[EXERCISE DATA — start]

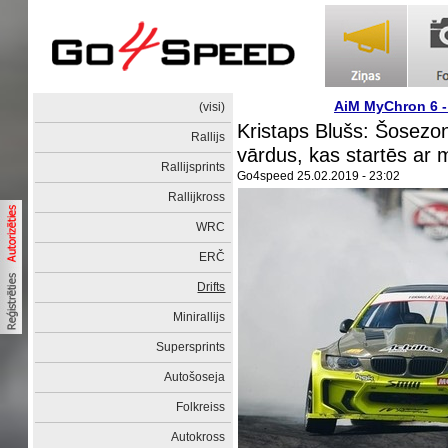
AiM MyChron 6 
(visi)
Kristaps Blušs: Šosezon
Rallijs
vārdus, kas startēs a
Rallijsprints
Go4speed
25.02.2019 - 23:02
Rallijkross
WRC
ERČ
Drifts
Minirallijs
Supersprints
Autošoseja
Folkreiss
Autokross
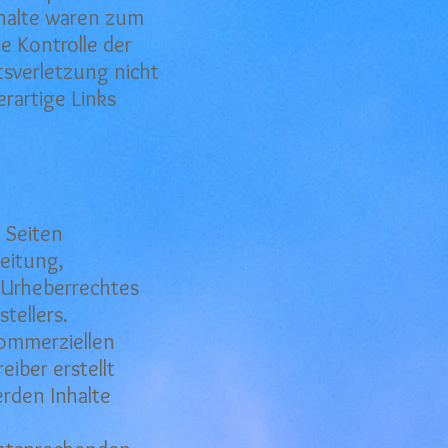
nhalte waren zum
e Kontrolle der
tsverletzung nicht
rartige Links
n Seiten
eitung,
 Urheberrechtes
tellers.
kommerziellen
eiber erstellt
rden Inhalte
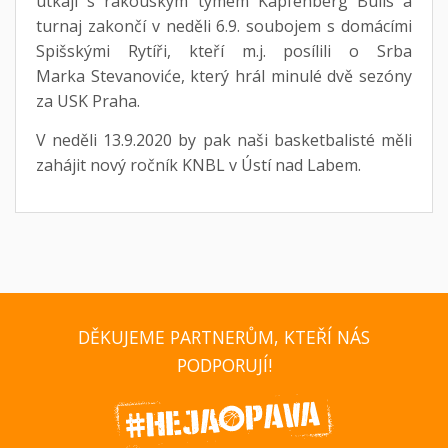
utkají s rakouským týmem Kapfenberg Bulls a
turnaj zakončí v neděli 6.9. soubojem s domácími
Spišskými Rytíři, kteří m.j. posílili o Srba
Marka Stevanoviće, který hrál minulé dvě sezóny
za USK Praha.
V neděli 13.9.2020 by pak naši basketbalisté měli
zahájit nový ročník KNBL v Ústí nad Labem.
DĚKUJEME PARTNERŮM, KTEŘÍ NÁS
PODPORUJÍ!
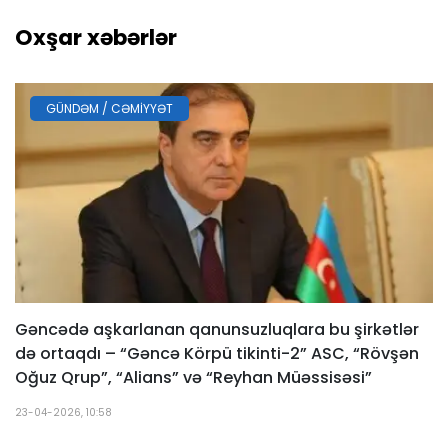
Oxşar xəbərlər
GÜNDƏM / CƏMIYYƏT
Gəncədə aşkarlanan qanunsuzluqlara bu şirkətlər
də ortaqdı – “Gəncə Körpü tikinti-2” ASC, “Rövşən
Oğuz Qrup”, “Alians” və “Reyhan Müəssisəsi”
23-04-2026, 10:58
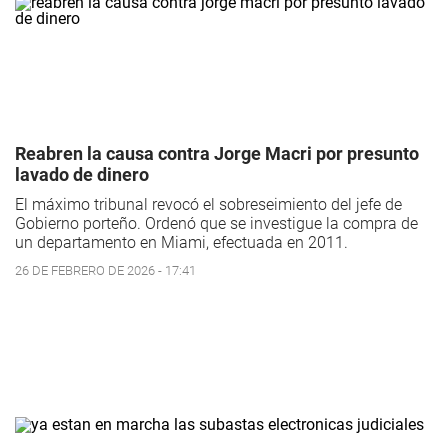
Reabren la causa contra Jorge Macri por presunto
lavado de dinero
El máximo tribunal revocó el sobreseimiento del jefe de
Gobierno porteño. Ordenó que se investigue la compra de
un departamento en Miami, efectuada en 2011.
26 DE FEBRERO DE 2026 - 17:41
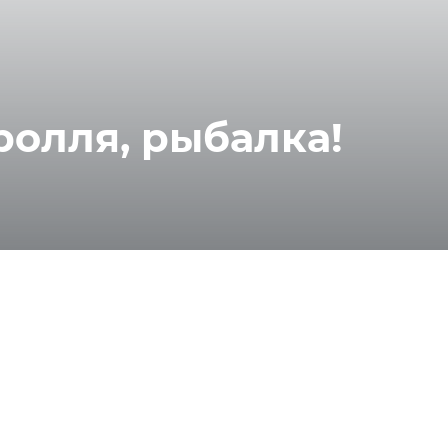
ролля, рыбалка!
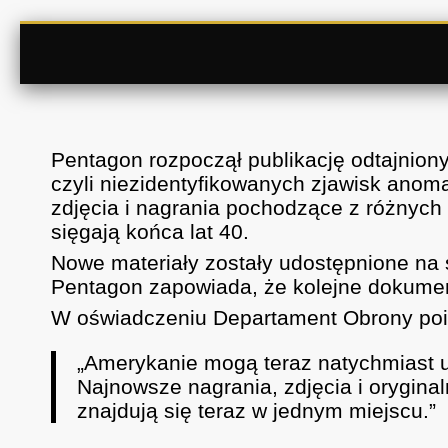
Pentagon rozpoczął publikację odtajnio
czyli niezidentyfikowanych zjawisk anoma
zdjęcia i nagrania pochodzące z różnych
sięgają końca lat 40.
Nowe materiały zostały udostępnione na s
Pentagon zapowiada, że kolejne dokume
W oświadczeniu Departament Obrony poi
„Amerykanie mogą teraz natychmiast u
Najnowsze nagrania, zdjęcia i orygin
znajdują się teraz w jednym miejscu.”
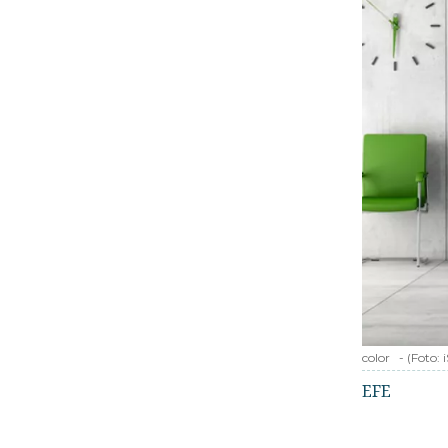
color
-
(Foto:
EFE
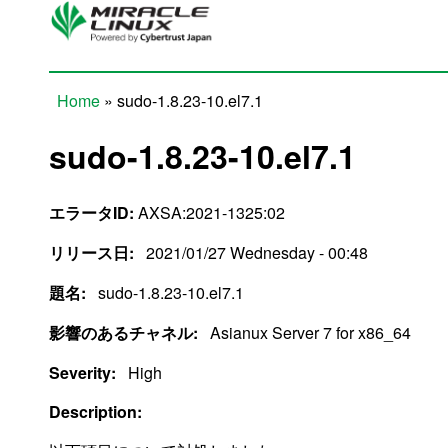
Skip to main content
Home
» sudo-1.8.23-10.el7.1
You are here
sudo-1.8.23-10.el7.1
エラータID:
AXSA:2021-1325:02
リリース日:
2021/01/27 Wednesday - 00:48
題名:
sudo-1.8.23-10.el7.1
影響のあるチャネル:
Asianux Server 7 for x86_64
Severity:
High
Description:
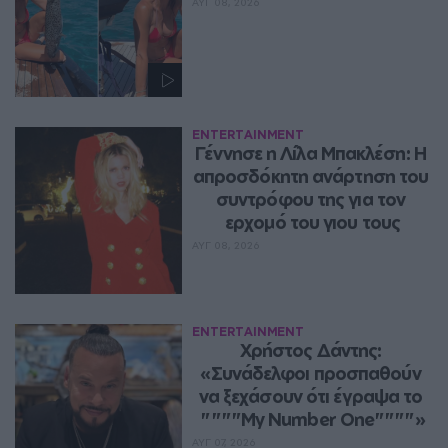
ΑΥΓ 08, 2026
ENTERTAINMENT
Γέννησε η Λίλα Μπακλέση: Η 
απροσδόκητη ανάρτηση του 
συντρόφου της για τον 
ερχομό του γιου τους
ΑΥΓ 08, 2026
ENTERTAINMENT
Χρήστος Δάντης: 
«Συνάδελφοι προσπαθούν 
να ξεχάσουν ότι έγραψα το 
""""My Number One""""»
ΑΥΓ 07, 2026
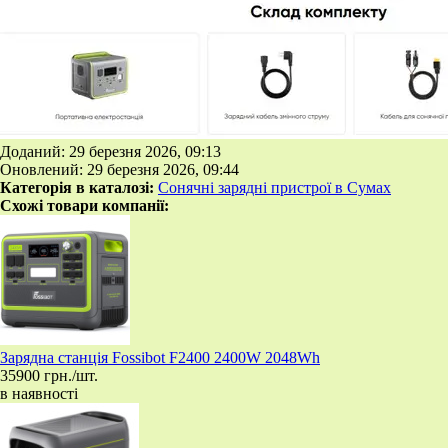
Доданий: 29 березня 2026, 09:13
Оновлений: 29 березня 2026, 09:44
Категорія в каталозі:
Сонячні зарядні пристрої в Сумах
Схожі товари компанії:
Зарядна станція Fossibot F2400 2400W 2048Wh
35900 грн./шт.
в наявності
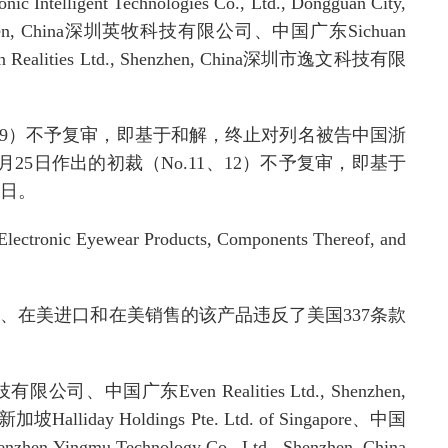
onic Intelligent Technologies Co., Ltd., Dongguan City,
n, China
深圳英牧科技有限公司、中国广东
Sichuan
 Realities Ltd., Shenzhen, China
深圳市逸文科技有限
9
）
不予
复审
，
即基于和解，终止对列名被告中国浙
月
25
日作出的初裁（
No.
11
、
12
）
不予
复审
，
即基于
日。
 Electronic Eyewear Products, Components Thereof, and
口、在美进口和在美销售的该产品违反了美国
337
条款
技有限公司、中国广东
Even Realities Ltd., Shenzhen,
新加坡
Halliday Holdings Pte. Ltd. of Singapore
、中国
enzhen Yingmu Technology Co., Ltd., Shenzhen, China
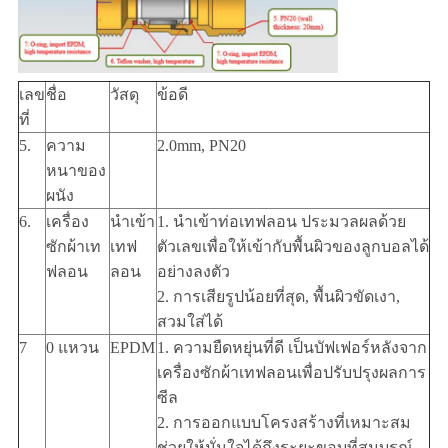
เลข
ชื่อ
วัสดุ
ข้อดี
ที่
5.
ความ
2.0mm, PN20
หนาของ
ผนัง
6.
เครื่อง
นำเข้า
1. นำเข้าท่อเทฟลอน ประมวลผลด้วย
ซักผ้าเท
เทฟ
ตัวเลขเพื่อให้เข้ากับพื้นผิวของลูกบอลได้
ฟลอน
ลอน
อย่างลงตัว
2. การเสียรูปน้อยที่สุด, พื้นผิวขัดเงา,
สวมใส่ได้
7
0 แหวน
EPDM
1. ความยืดหยุ่นที่ดี เป็นบัฟเฟอร์หลังจาก
เครื่องซักผ้าเทฟลอนเพื่อปรับปรุงผลการ
ซีล
2. การออกแบบโครงสร้างที่เหมาะสม
ช่วยให้มั่นใจได้ถึงระยะขอบที่สมบูรณ์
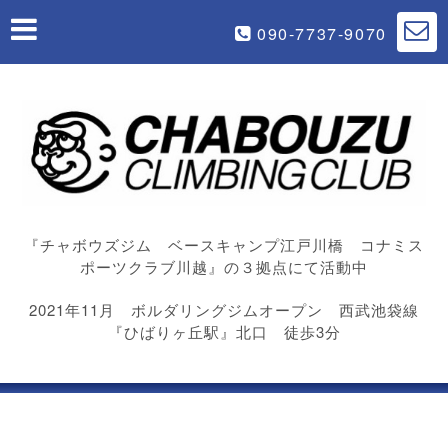
090-7737-9070
『チャボウズジム ベースキャンプ江戸川橋 コナミス
ポーツクラブ川越』の３拠点にて活動中
2021年11月 ボルダリングジムオープン 西武池袋線
『ひばりヶ丘駅』北口 徒歩3分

[EXERCISE DATA — finish]

● EXERCISE DIRECTIONS
All entries above, minus the pictures, should be repeated exactly.

● COMPLETED EXERCISE
AiM MyChron 6 
(visi)
Kristaps Blušs: Šosezon
Rallijs
vārdus, kas startēs a
Rallijsprints
Go4speed
25.02.2019 - 23:02
Rallijkross
WRC
ERČ
Drifts
Minirallijs
Supersprints
Autošoseja
Folkreiss
Autokross
nhalte waren zum
e Kontrolle der
tsverletzung nicht
rartige Links
n Seiten
eitung,
 Urheberrechtes
tellers.
kommerziellen
eiber erstellt
rden Inhalte
utkají s rakouským týmem Kapfenberg Bulls a
turnaj zakončí v neděli 6.9. soubojem s domácími
Spišskými Rytíři, kteří m.j. posílili o Srba
Marka Stevanoviće, který hrál minulé dvě sezóny
za USK Praha.
V neděli 13.9.2020 by pak naši basketbalisté měli
zahájit nový ročník KNBL v Ústí nad Labem.
DĚKUJEME PARTNERŮM, KTEŘÍ NÁS
PODPORUJÍ!
Oxşar xəbərlər
GÜNDƏM / CƏMIYYƏT
Gəncədə aşkarlanan qanunsuzluqlara bu şirkətlər
də ortaqdı – “Gəncə Körpü tikinti-2” ASC, “Rövşən
Oğuz Qrup”, “Alians” və “Reyhan Müəssisəsi”
23-04-2026, 10:58
Reabren la causa contra Jorge Macri por presunto
lavado de dinero
El máximo tribunal revocó el sobreseimiento del jefe de
Gobierno porteño. Ordenó que se investigue la compra de
un departamento en Miami, efectuada en 2011.
26 DE FEBRERO DE 2026 - 17:41
ролля, рыбалка!
Pentagon rozpoczął publikację odtajnio
czyli niezidentyfikowanych zjawisk anoma
zdjęcia i nagrania pochodzące z różnych
sięgają końca lat 40.
Nowe materiały zostały udostępnione na s
Pentagon zapowiada, że kolejne dokume
W oświadczeniu Departament Obrony poi
„Amerykanie mogą teraz natychmiast u
Najnowsze nagrania, zdjęcia i orygin
znajdują się teraz w jednym miejscu.”
color
-
(Foto:
EFE
Skip to main content
Home
» sudo-1.8.23-10.el7.1
You are here
sudo-1.8.23-10.el7.1
エラータID:
AXSA:2021-1325:02
リリース日:
2021/01/27 Wednesday - 00:48
題名:
sudo-1.8.23-10.el7.1
影響のあるチャネル:
Asianux Server 7 for x86_64
Severity:
High
Description:
ΑΥΓ 08, 2026
ENTERTAINMENT
Γέννησε η Λίλα Μπακλέση: Η 
απροσδόκητη ανάρτηση του 
συντρόφου της για τον 
ερχομό του γιου τους
ΑΥΓ 08, 2026
ENTERTAINMENT
Χρήστος Δάντης: 
«Συνάδελφοι προσπαθούν 
να ξεχάσουν ότι έγραψα το 
""""My Number One""""»
ΑΥΓ 07, 2026
Доданий: 29 березня 2026, 09:13
Оновлений: 29 березня 2026, 09:44
Категорія в каталозі:
Сонячні зарядні пристрої в Сумах
Схожі товари компанії:
Зарядна станція Fossibot F2400 2400W 2048Wh
35900 грн./шт.
в наявності
onic Intelligent Technologies Co., Ltd., Dongguan City,
n, China
深圳英牧科技有限公司、中国广东
Sichuan
 Realities Ltd., Shenzhen, China
深圳市逸文科技有限
9
）
不予
复审
，
即基于和解，终止对列名被告中国浙
月
25
日作出的初裁（
No.
11
、
12
）
不予
复审
，
即基于
日。
 Electronic Eyewear Products, Components Thereof, and
口、在美进口和在美销售的该产品违反了美国
337
条款
技有限公司、中国广东
Even Realities Ltd., Shenzhen,
新加坡
Halliday Holdings Pte. Ltd. of Singapore
、中国
enzhen Yingmu Technology Co., Ltd., Shenzhen, China
เลข
ชื่อ
วัสดุ
ข้อดี
ที่
5.
ความ
2.0mm, PN20
หนาของ
ผนัง
6.
เครื่อง
นำเข้า
1. นำเข้าท่อเทฟลอน ประมวลผลด้วย
ซักผ้าเท
เทฟ
ตัวเลขเพื่อให้เข้ากับพื้นผิวของลูกบอลได้
ฟลอน
ลอน
อย่างลงตัว
2. การเสียรูปน้อยที่สุด, พื้นผิวขัดเงา,
สวมใส่ได้
7
0 แหวน
EPDM
1. ความยืดหยุ่นที่ดี เป็นบัฟเฟอร์หลังจาก
เครื่องซักผ้าเทฟลอนเพื่อปรับปรุงผลการ
ซีล
2. การออกแบบโครงสร้างที่เหมาะสม
ช่วยให้มั่นใจได้ถึงระยะขอบที่สมบูรณ์
090-7737-9070
『チャボウズジム ベースキャンプ江戸川橋 コナミス
ポーツクラブ川越』の３拠点にて活動中
2021年11月 ボルダリングジムオープン 西武池袋線
『ひばりヶ丘駅』北口 徒歩3分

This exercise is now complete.